Set down exactly the lines from the first line of the records through the line that contains "Учредитель: Общество с ограниченной", and leave every picture out.

** Opening Records for the exercise block **

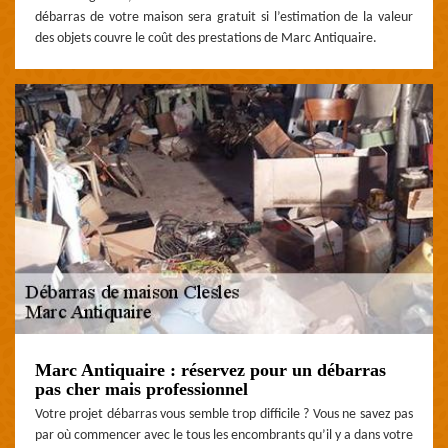
débarras de votre maison sera gratuit si l’estimation de la valeur
des objets couvre le coût des prestations de Marc Antiquaire.
Marc Antiquaire : réservez pour un débarras
pas cher mais professionnel
Votre projet débarras vous semble trop difficile ? Vous ne savez pas
par où commencer avec le tous les encombrants qu’il y a dans votre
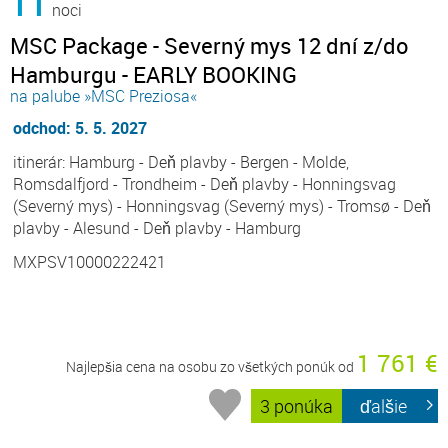
11
noci
MSC Package - Severný mys 12 dní z/do
Hamburgu - EARLY BOOKING
na palube »MSC Preziosa«
odchod: 5. 5. 2027
itinerár: Hamburg - Deň plavby - Bergen - Molde,
Romsdalfjord - Trondheim - Deň plavby - Honningsvag
(Severný mys) - Honningsvag (Severný mys) - Tromsø - Deň
plavby - Alesund - Deň plavby - Hamburg
MXPSV10000222421
1 761 €
Najlepšia cena na osobu zo všetkých ponúk od
3 ponúka
ďalšie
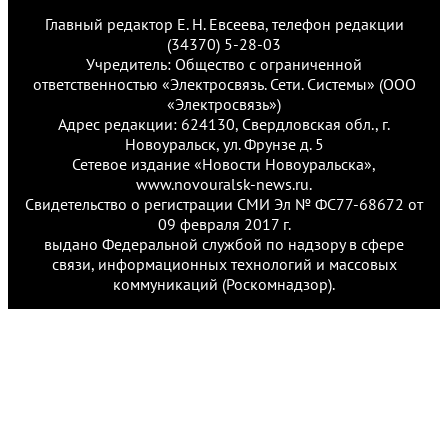
Главный редактор Е. Н. Евсеева, телефон редакции
(34370) 5-28-03
Учредитель: Общество с ограниченной
ответственностью «Электросвязь. Сети. Системы» (ООО
«Электросвязь»)
Адрес редакции: 624130, Свердловская обл., г.
Новоуральск, ул. Фрунзе д. 5
Сетевое издание «Новости Новоуральска»,
www.novouralsk-news.ru.
Свидетельство о регистрации СМИ Эл № ФС77-68672 от
09 февраля 2017 г.
выдано Федеральной службой по надзору в сфере
связи, информационных технологий и массовых
коммуникаций (Роскомнадзор).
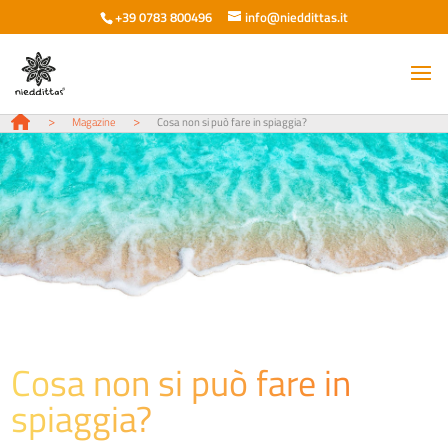
+39 0783 800496
info@nieddittas.it
>
>
Magazine
Cosa non si può fare in spiaggia?
Cosa non si può fare in
spiaggia?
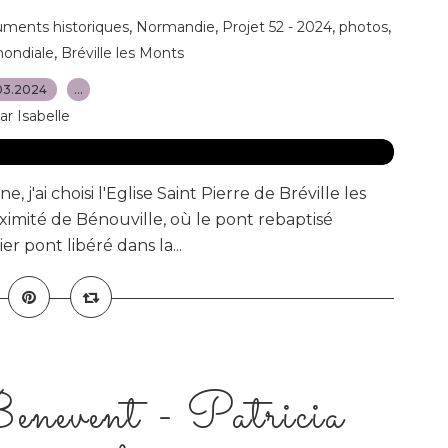
,
,
,
,
ments historiques
Normandie
Projet 52 - 2024
photos
,
ondiale
Bréville les Monts
03.2024
…
ar Isabelle
 j'ai choisi l'Eglise Saint Pierre de Bréville les
oximité de Bénouville, où le pont rebaptisé
er pont libéré dans la...
Benevent - Patricia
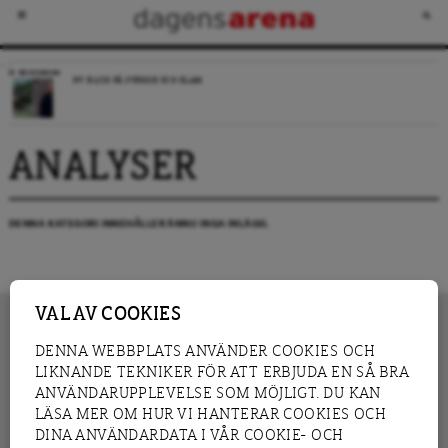
RECENSION
NY BLICK PÅ SVERIGE OCH ISLAM
ANALYSER
DENNA KATEGORI INNEHÅLLER ÄNNU INGA INLÄGG.
VAL AV COOKIES
DENNA WEBBPLATS ANVÄNDER COOKIES OCH
LIKNANDE TEKNIKER FÖR ATT ERBJUDA EN SÅ BRA
INNEHÅLL
NYHET
ANVÄNDARUPPLEVELSE SOM MÖJLIGT. DU KAN
GRANSKNING
ANALYS
LÄSA MER OM HUR VI HANTERAR COOKIES OCH
INTERVJU
BLOGG
DINA ANVÄNDARDATA I VÅR COOKIE- OCH
LEDARE
DEBATT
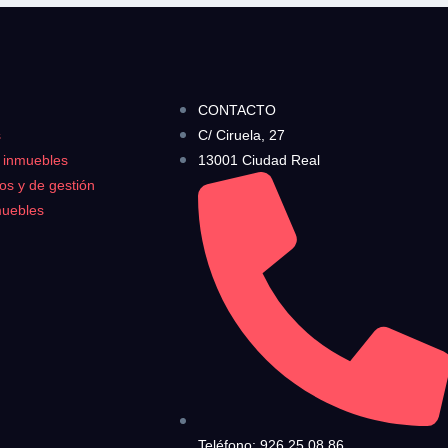
CONTACTO
s
C/ Ciruela, 27
s inmuebles
13001 Ciudad Real
ros y de gestión
muebles
Teléfono: 926 25 08 86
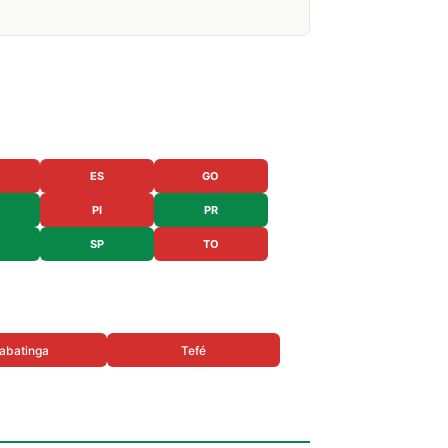
ES
GO
PI
PR
SP
TO
abatinga
Tefé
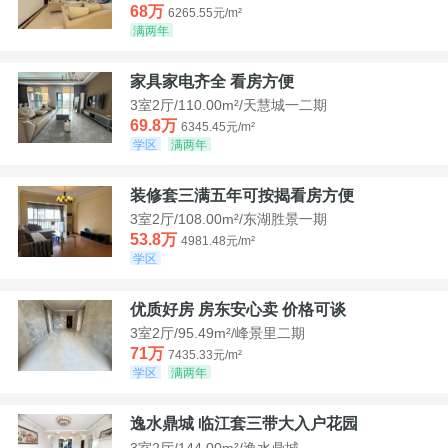
68万
6265.55元/m²
满两年
家具家电齐全 看房方便
3室2厅/110.00m²/天慧城一二期
69.8万
6345.45元/m²
学区
满两年
装修套三满五年可按揭看房方便
3室2厅/108.00m²/东湖胜景一期
53.8万
4981.48元/m²
学区
优质好房 房东安心卖 价格可谈
3室2厅/95.49m²/峰景里二期
71万
7435.33元/m²
学区
满两年
逸水鼎城 临江套三带大入户花园
3室2厅/144.00m²/逸水鼎城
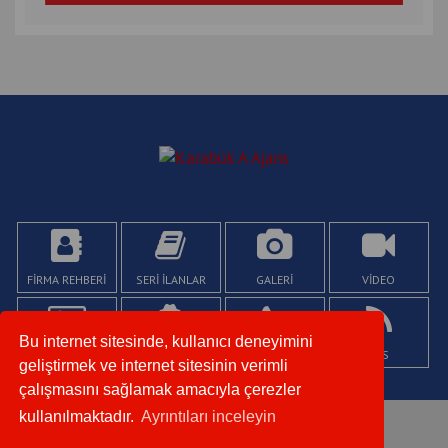
FİRMA REHBERİ
SERİ İLANLAR
GALERİ
VİDEO
Bu internet sitesinde, kullanıcı deneyimini
KÜNYE
YAZARLAR
İLETİŞİM
RSS
geliştirmek ve internet sitesinin verimli
çalışmasını sağlamak amacıyla çerezler
kullanılmaktadır.
Ayrıntıları inceleyin
Copyright © 2020. Her Hakkı Saklıdır.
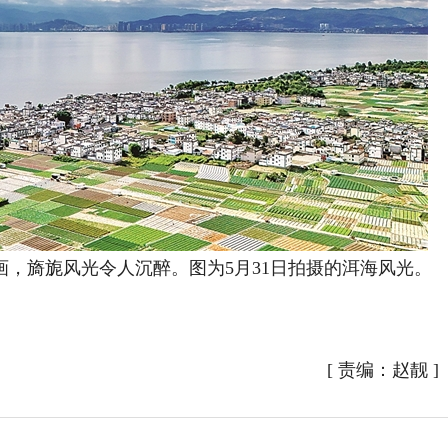
旖旎风光令人沉醉。图为5月31日拍摄的洱海风光。
[
责编：赵靓
]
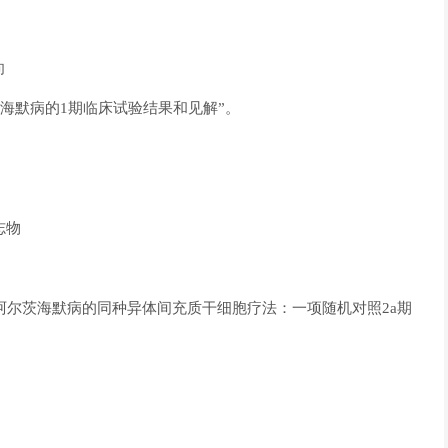
向
尔茨海默病的1期临床试验结果和见解”。
志物
治疗轻度阿尔茨海默病的同种异体间充质干细胞疗法：一项随机对照2a期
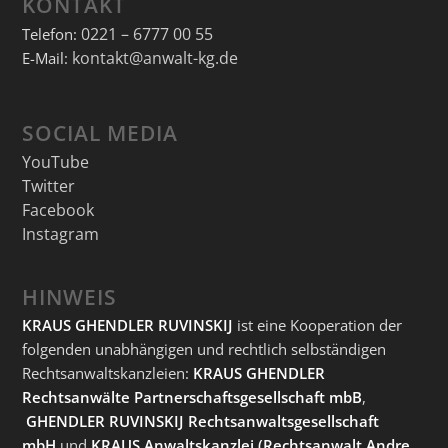
KONTAKT
0221 – 6777 00 55
Telefon:
kontakt@anwalt-kg.de
E-Mail:
SOCIAL MEDIA
YouTube
Twitter
Facebook
Instagram
HINWEIS
KRAUS GHENDLER RUVINSKIJ
ist eine Kooperation der
folgenden unabhängigen und rechtlich selbständigen
Rechtsanwaltskanzleien:
KRAUS GHENDLER
Rechtsanwälte Partnerschaftsgesellschaft mbB
,
GHENDLER RUVINSKIJ Rechtsanwaltsgesellschaft
mbH
und
KRAUS Anwaltskanzlei
(Rechtsanwalt Andre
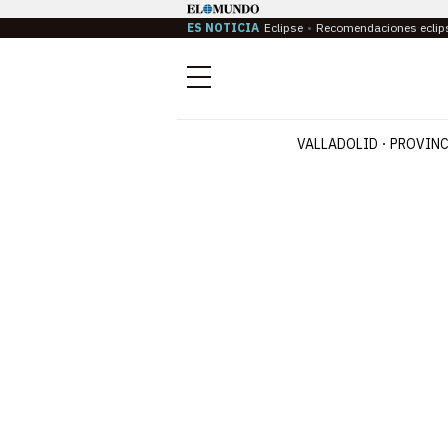
ES NOTICIA
Eclipse
Recomendaciones eclip
Menú
VALLADOLID
PROVINC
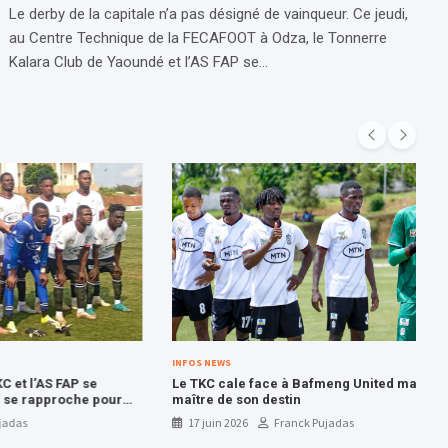
Le derby de la capitale n’a pas désigné de vainqueur. Ce jeudi,
au Centre Technique de la FECAFOOT à Odza, le Tonnerre
Kalara Club de Yaoundé et l’AS FAP se…
INFOS NEWS
 FAP se
Le TKC cale face à Bafmeng United mais reste
proche pour
maître de son destin
17 juin 2026
Franck Pujadas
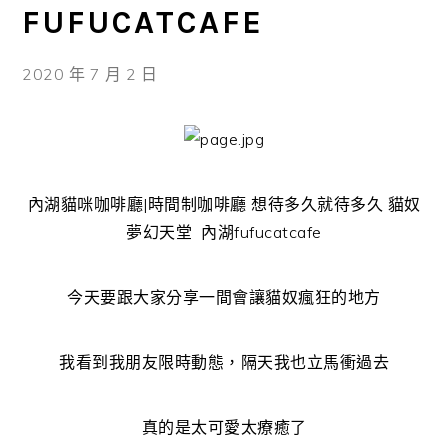
FUFUCATCAFE
2020 年 7 月 2 日
內湖貓咪咖啡廳|時間制咖啡廳 想待多久就待多久 貓奴
夢幻天堂 內湖fufucatcafe
今天要跟大家分享一間會讓貓奴瘋狂的地方
我看到我朋友限時動態，隔天我也立馬衝過去
真的是太可愛太療癒了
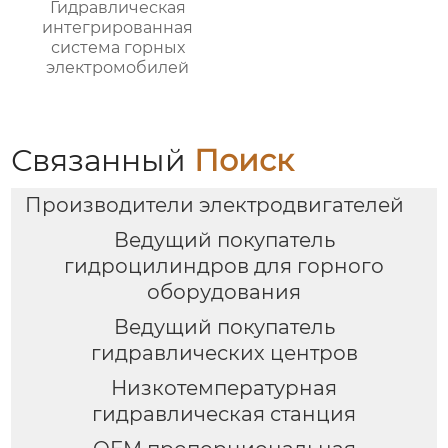
Гидравлическая
интегрированная
система горных
электромобилей
Связанный
Поиск
Производители электродвигателей
Ведущий покупатель
гидроцилиндров для горного
оборудования
Ведущий покупатель
гидравлических центров
Низкотемпературная
гидравлическая станция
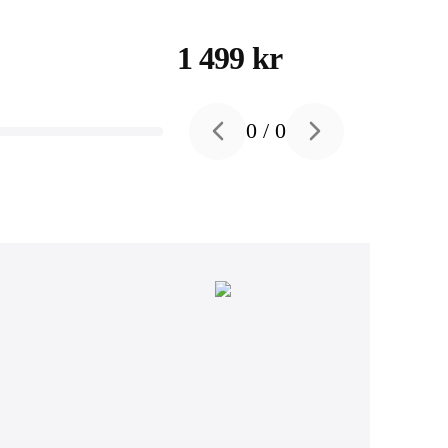
White
1 499 kr
0
/
0
Previous slide
Next slide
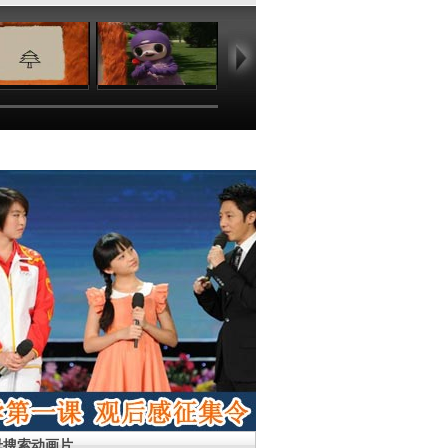
06:57
05:13
05:06
03
母搜索动画片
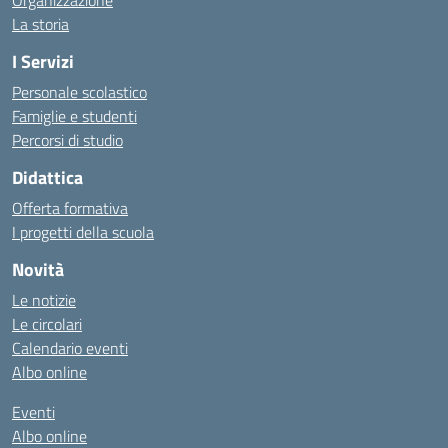
Organizzazione
La storia
I Servizi
Personale scolastico
Famiglie e studenti
Percorsi di studio
Didattica
Offerta formativa
I progetti della scuola
Novità
Le notizie
Le circolari
Calendario eventi
Albo online
Eventi
Albo online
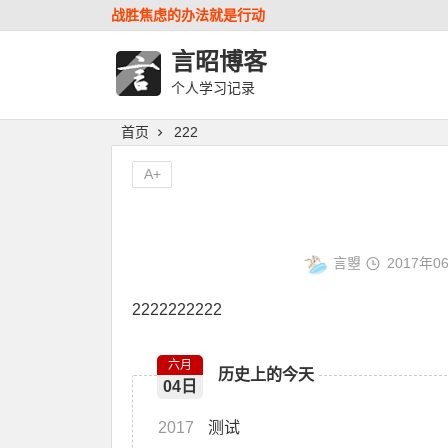
战胜焦虑的办法就是行动
言昭博客
个人学习记录
首页
222
A+
言曌
2017年0
2222222222
六月
历史上的今天
04日
2017
测试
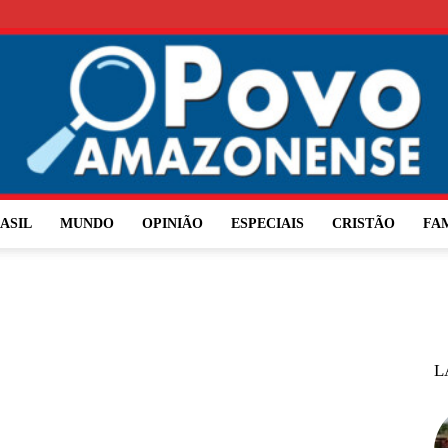
ASIL
MUNDO
OPINIÃO
ESPECIAIS
CRISTÃO
FA
O
L
Povo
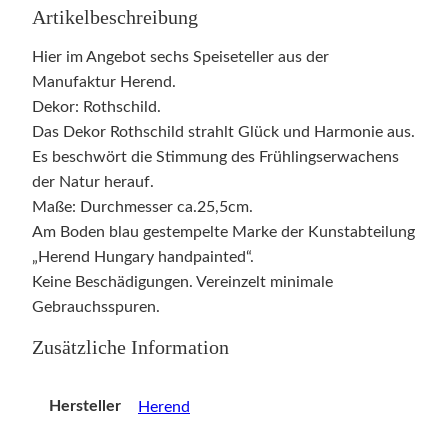
Artikelbeschreibung
Hier im Angebot sechs Speiseteller aus der
Manufaktur Herend.
Dekor: Rothschild.
Das Dekor Rothschild strahlt Glück und Harmonie aus.
Es beschwört die Stimmung des Frühlingserwachens
der Natur herauf.
Maße: Durchmesser ca.25,5cm.
Am Boden blau gestempelte Marke der Kunstabteilung
„Herend Hungary handpainted“.
Keine Beschädigungen. Vereinzelt minimale
Gebrauchsspuren.
Zusätzliche Information
Hersteller
Herend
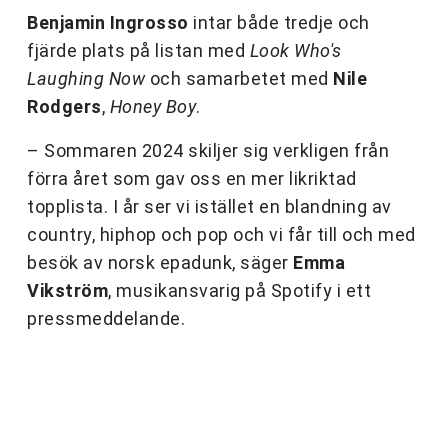
Benjamin Ingrosso
intar både tredje och
fjärde plats på listan med
Look Who's
Laughing Now
och samarbetet med
Nile
Rodgers
,
Honey Boy
.
– Sommaren 2024 skiljer sig verkligen från
förra året som gav oss en mer likriktad
topplista. I år ser vi istället en blandning av
country, hiphop och pop och vi får till och med
besök av norsk epadunk, säger
Emma
Vikström
, musikansvarig på Spotify i ett
pressmeddelande.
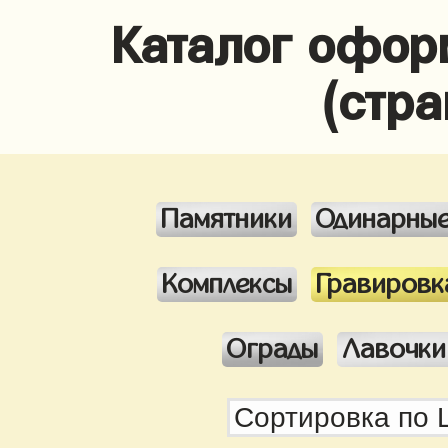
Каталог офор
(стра
Памятники
Одинарны
Комплексы
Гравировк
Ограды
Лавочки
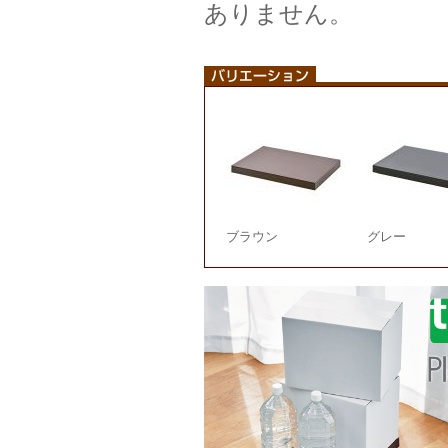
ありません。
ブラウン
グレー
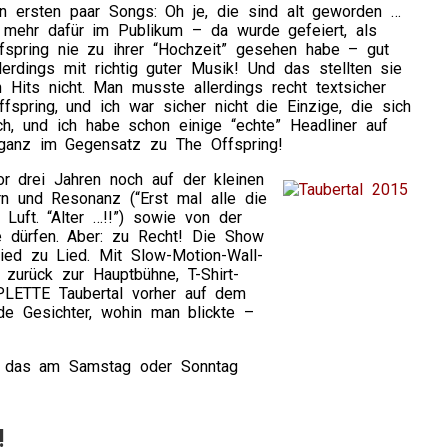
n ersten paar Songs: Oh je, die sind alt geworden …
 mehr dafür im Publikum – da wurde gefeiert, als
spring nie zu ihrer “Hochzeit” gesehen habe – gut
rdings mit richtig guter Musik! Und das stellten sie
 Hits nicht. Man musste allerdings recht textsicher
spring, und ich war sicher nicht die Einzige, die sich
ch, und ich habe schon einige “echte” Headliner auf
– ganz im Gegensatz zu The Offspring!
or drei Jahren noch auf der kleinen
n und Resonanz (“Erst mal alle die
ft. “Alter …!!”) sowie von der
e dürfen. Aber: zu Recht! Die Show
Lied zu Lied. Mit Slow-Motion-Wall-
zurück zur Hauptbühne, T-Shirt-
PLETTE Taubertal vorher auf dem
nde Gesichter, wohin man blickte –
n das am Samstag oder Sonntag
!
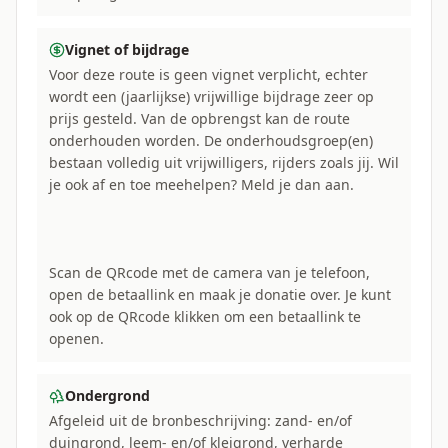
Vignet of bijdrage
Voor deze route is geen vignet verplicht, echter
wordt een (jaarlijkse) vrijwillige bijdrage zeer op
prijs gesteld. Van de opbrengst kan de route
onderhouden worden. De onderhoudsgroep(en)
bestaan volledig uit vrijwilligers, rijders zoals jij. Wil
je ook af en toe meehelpen? Meld je dan aan.
Scan de QRcode met de camera van je telefoon,
open de betaallink en maak je donatie over. Je kunt
ook op de QRcode klikken om een betaallink te
openen.
Ondergrond
Afgeleid uit de bronbeschrijving: zand- en/of
duingrond, leem- en/of kleigrond, verharde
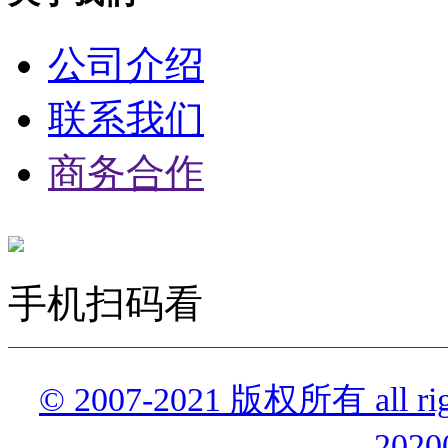
公司介绍
联系我们
商务合作
手机扫码看
© 2007-2021 版权所有 all r
2020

** Closing Records for the exercise block **

Result:
débarras de votre maison sera gratuit si l’estimation de la valeur
des objets couvre le coût des prestations de Marc Antiquaire.
Marc Antiquaire : réservez pour un débarras
pas cher mais professionnel
Votre projet débarras vous semble trop difficile ? Vous ne savez pas
par où commencer avec le tous les encombrants qu’il y a dans votre
11
noci
MSC Package - Severný mys 12 dní z/do
Hamburgu - EARLY BOOKING
na palube »MSC Preziosa«
odchod: 5. 5. 2027
itinerár: Hamburg - Deň plavby - Bergen - Molde,
Romsdalfjord - Trondheim - Deň plavby - Honningsvag
(Severný mys) - Honningsvag (Severný mys) - Tromsø - Deň
plavby - Alesund - Deň plavby - Hamburg
MXPSV10000222421
1 761 €
Najlepšia cena na osobu zo všetkých ponúk od
3 ponúka
ďalšie
Главный редактор Е. Н. Евсеева, телефон редакции
(34370) 5-28-03
Учредитель: Общество с ограниченной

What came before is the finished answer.